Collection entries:
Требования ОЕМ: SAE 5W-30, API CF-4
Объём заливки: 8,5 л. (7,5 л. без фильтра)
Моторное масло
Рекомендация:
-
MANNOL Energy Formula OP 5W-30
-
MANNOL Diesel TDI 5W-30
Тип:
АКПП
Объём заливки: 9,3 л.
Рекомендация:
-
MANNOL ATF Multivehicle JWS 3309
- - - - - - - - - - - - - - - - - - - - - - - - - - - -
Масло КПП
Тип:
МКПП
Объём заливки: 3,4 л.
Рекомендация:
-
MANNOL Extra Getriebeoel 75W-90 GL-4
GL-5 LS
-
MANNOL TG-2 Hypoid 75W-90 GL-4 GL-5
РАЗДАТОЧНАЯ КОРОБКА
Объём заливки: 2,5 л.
==
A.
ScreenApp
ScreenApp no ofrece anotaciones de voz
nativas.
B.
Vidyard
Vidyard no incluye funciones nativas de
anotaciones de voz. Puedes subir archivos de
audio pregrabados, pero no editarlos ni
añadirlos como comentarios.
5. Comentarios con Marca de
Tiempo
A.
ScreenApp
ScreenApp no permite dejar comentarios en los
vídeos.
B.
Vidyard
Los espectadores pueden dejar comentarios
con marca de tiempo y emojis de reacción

__Try it__
Please copy every line of the records above in which "Объём" appears.

__Solved problem__
Объём заливки: 8,5 л. (7,5 л. без фильтра)
Объём заливки: 9,3 л.
Объём заливки: 3,4 л.
Объём заливки: 2,5 л.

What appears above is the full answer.